Stored items from a collection:
────────
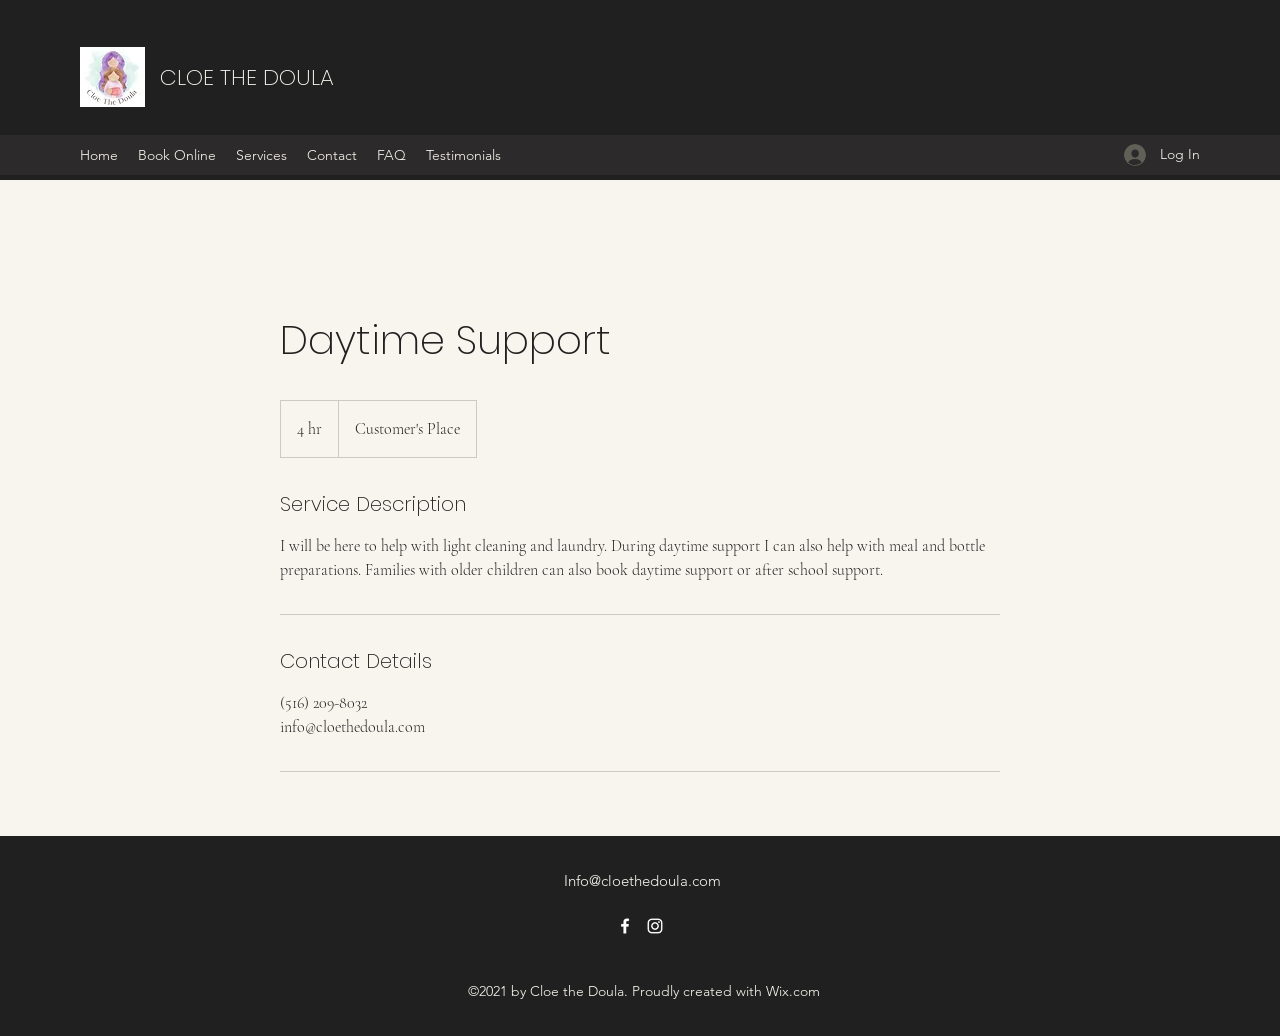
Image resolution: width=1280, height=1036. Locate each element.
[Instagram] (655, 926)
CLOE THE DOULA (247, 77)
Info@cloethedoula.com (642, 880)
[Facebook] (625, 926)
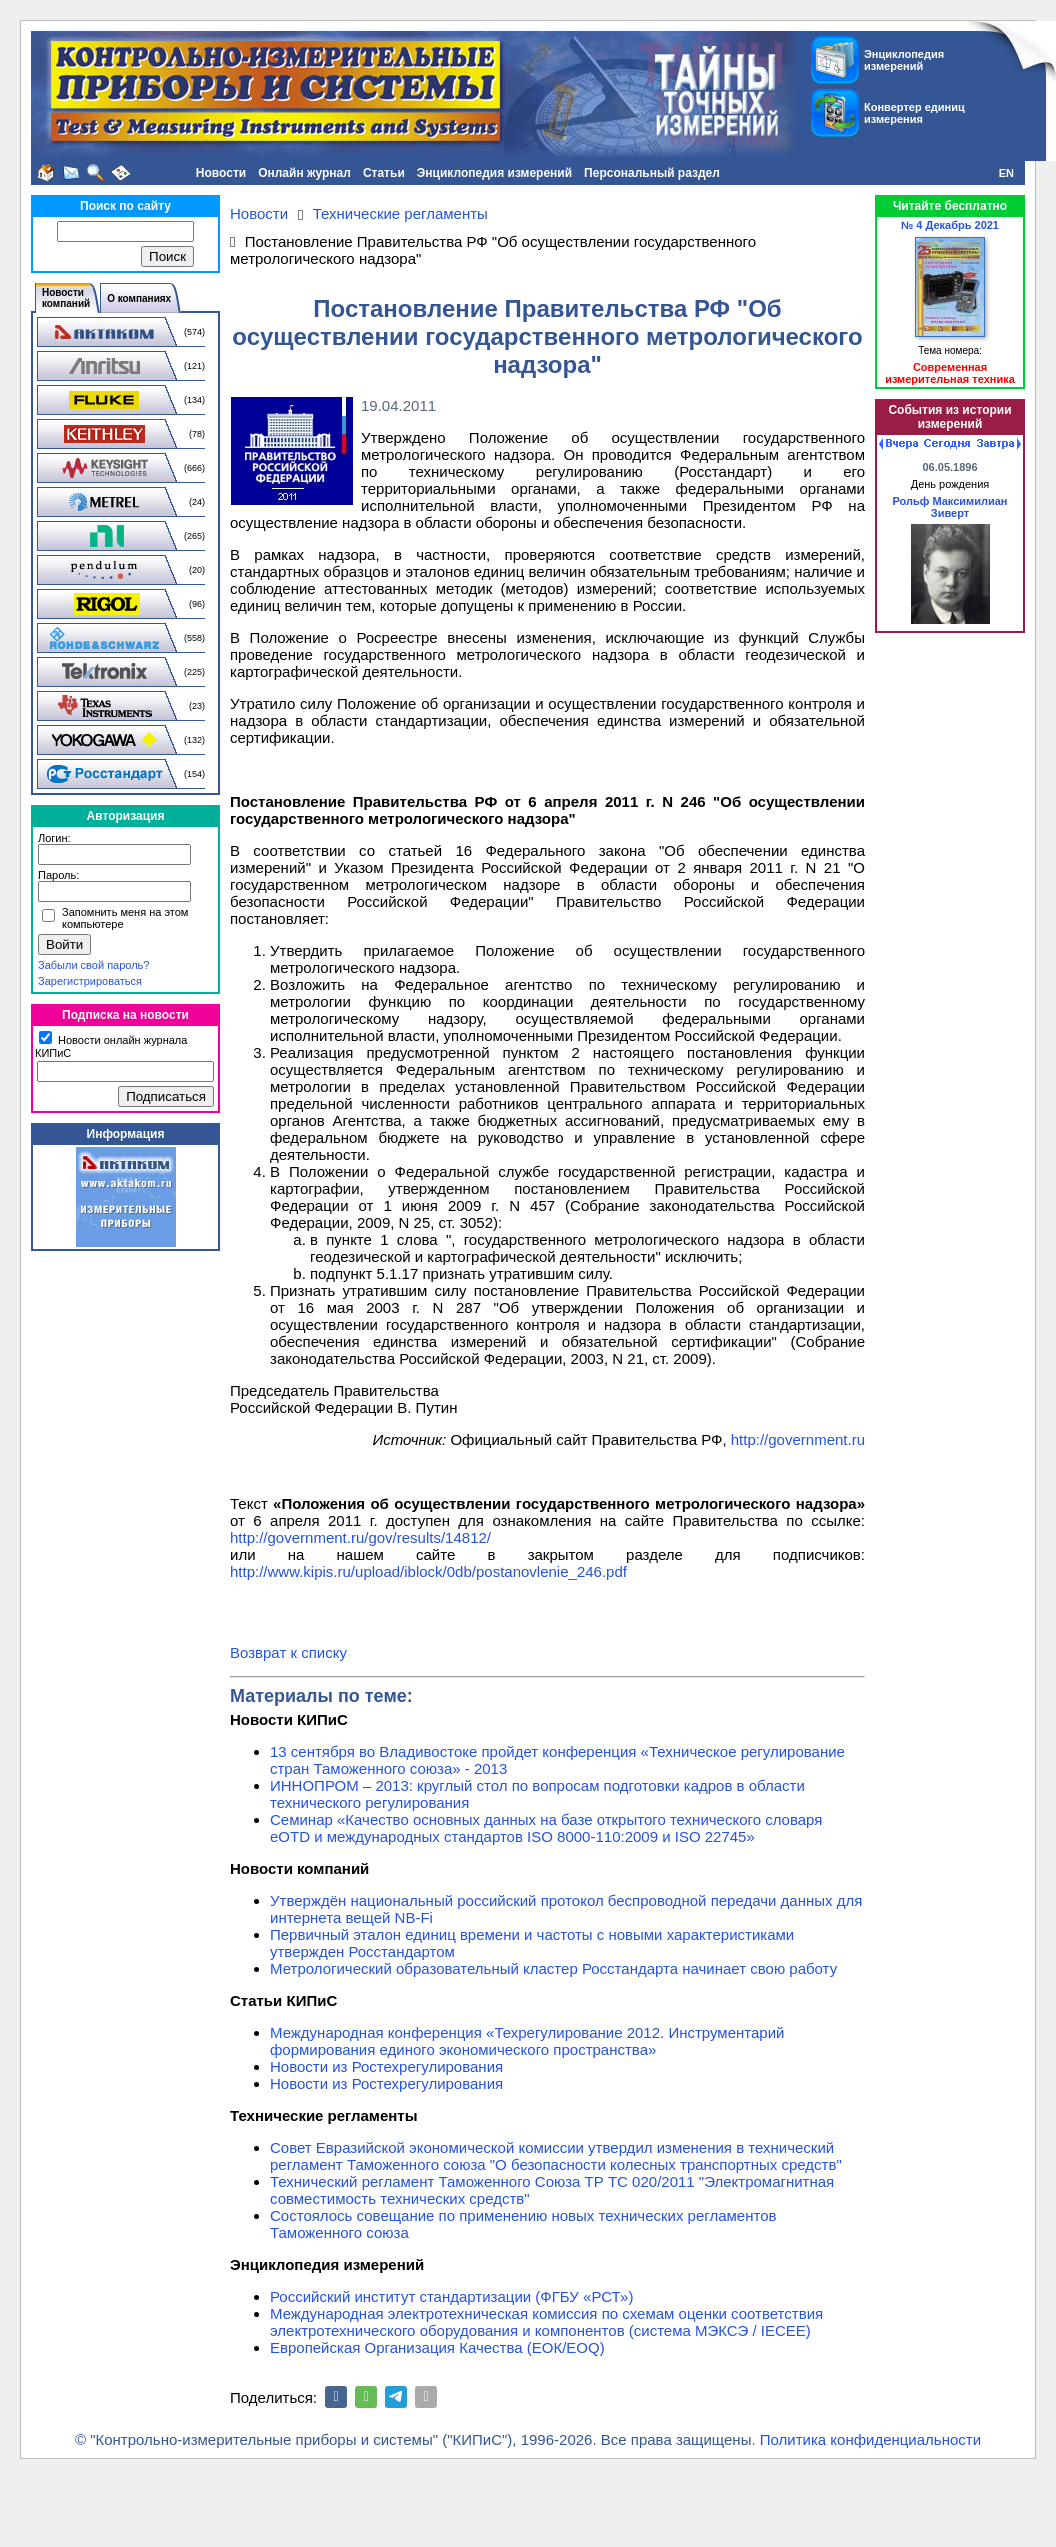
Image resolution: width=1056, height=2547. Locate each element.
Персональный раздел (652, 173)
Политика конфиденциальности (870, 2439)
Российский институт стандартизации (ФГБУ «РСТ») (451, 2296)
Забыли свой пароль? (93, 965)
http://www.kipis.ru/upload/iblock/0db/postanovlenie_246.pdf (428, 1571)
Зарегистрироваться (90, 981)
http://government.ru (798, 1439)
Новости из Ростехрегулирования (386, 2066)
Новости (221, 173)
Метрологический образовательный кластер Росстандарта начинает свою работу (553, 1968)
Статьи (384, 173)
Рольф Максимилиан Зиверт (949, 507)
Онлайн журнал (304, 173)
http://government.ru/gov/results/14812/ (360, 1537)
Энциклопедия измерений (494, 173)
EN (1006, 173)
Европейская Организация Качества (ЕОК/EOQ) (437, 2347)
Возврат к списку (288, 1652)
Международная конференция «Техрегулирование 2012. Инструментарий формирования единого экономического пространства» (527, 2041)
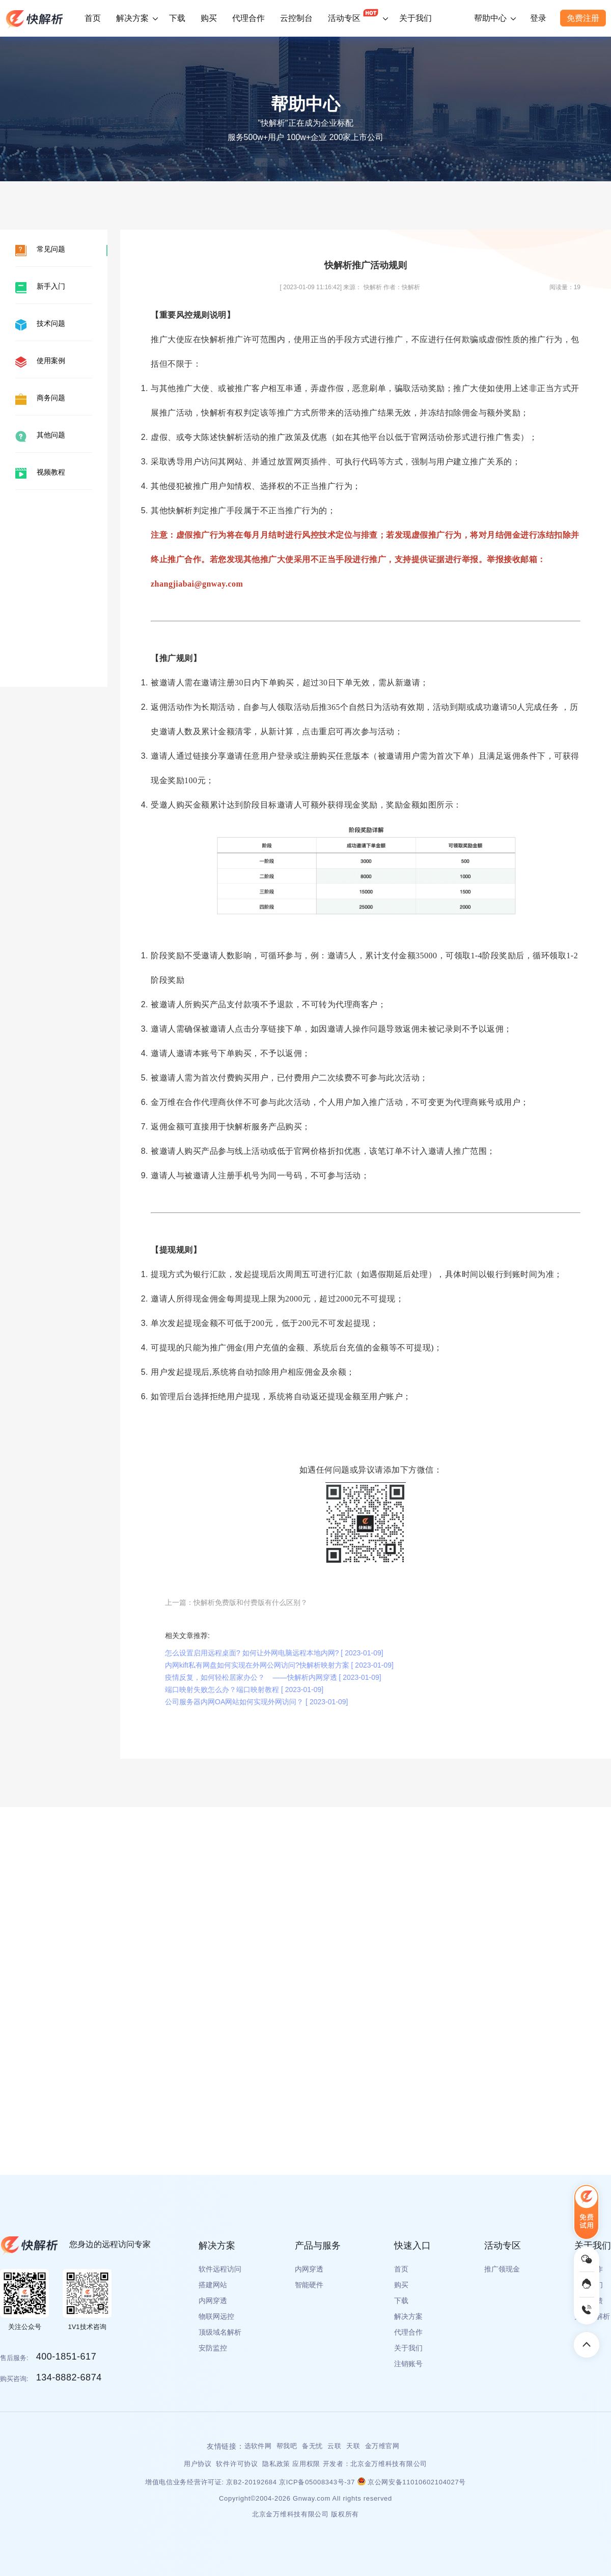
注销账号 (408, 2364)
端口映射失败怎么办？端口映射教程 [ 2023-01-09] (244, 1689)
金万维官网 (382, 2446)
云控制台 (296, 18)
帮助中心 (490, 18)
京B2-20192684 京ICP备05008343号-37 (291, 2482)
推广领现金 (502, 2269)
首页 (93, 18)
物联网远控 (216, 2316)
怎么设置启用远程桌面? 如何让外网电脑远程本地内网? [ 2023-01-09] (274, 1653)
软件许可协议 (238, 2464)
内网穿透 (213, 2300)
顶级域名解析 (220, 2332)
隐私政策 (276, 2464)
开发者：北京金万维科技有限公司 (375, 2464)
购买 (209, 18)
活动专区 (353, 13)
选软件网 (258, 2446)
────────
■ **Activity**:
Repeat the lines above precisely and skip every picture.

■ **Solution to the exercise**:
Image resolution: width=1280, height=1036. Locate each element.
[Instagram] (655, 926)
CLOE THE DOULA (247, 77)
Info@cloethedoula.com (642, 880)
[Facebook] (625, 926)
Image resolution: width=1056, height=2547. Locate each element.
Персональный раздел (652, 173)
Политика конфиденциальности (870, 2439)
Российский институт стандартизации (ФГБУ «РСТ») (451, 2296)
Забыли свой пароль? (93, 965)
http://www.kipis.ru/upload/iblock/0db/postanovlenie_246.pdf (428, 1571)
Зарегистрироваться (90, 981)
http://government.ru (798, 1439)
Новости из Ростехрегулирования (386, 2066)
Новости (221, 173)
Метрологический образовательный кластер Росстандарта начинает свою работу (553, 1968)
Статьи (384, 173)
Рольф Максимилиан Зиверт (949, 507)
Онлайн журнал (304, 173)
http://government.ru/gov/results/14812/ (360, 1537)
Энциклопедия измерений (494, 173)
EN (1006, 173)
Европейская Организация Качества (ЕОК/EOQ) (437, 2347)
Возврат к списку (288, 1652)
Международная конференция «Техрегулирование 2012. Инструментарий формирования единого экономического пространства» (527, 2041)
注销账号 (408, 2364)
端口映射失败怎么办？端口映射教程 [ 2023-01-09] (244, 1689)
金万维官网 (382, 2446)
云控制台 (296, 18)
帮助中心 (490, 18)
京B2-20192684 京ICP备05008343号-37 (291, 2482)
推广领现金 (502, 2269)
首页 (93, 18)
物联网远控 (216, 2316)
怎么设置启用远程桌面? 如何让外网电脑远程本地内网? [ 2023-01-09] (274, 1653)
软件许可协议 (238, 2464)
内网穿透 (213, 2300)
顶级域名解析 (220, 2332)
隐私政策 (276, 2464)
开发者：北京金万维科技有限公司 (375, 2464)
购买 (209, 18)
活动专区 (353, 13)
选软件网 (258, 2446)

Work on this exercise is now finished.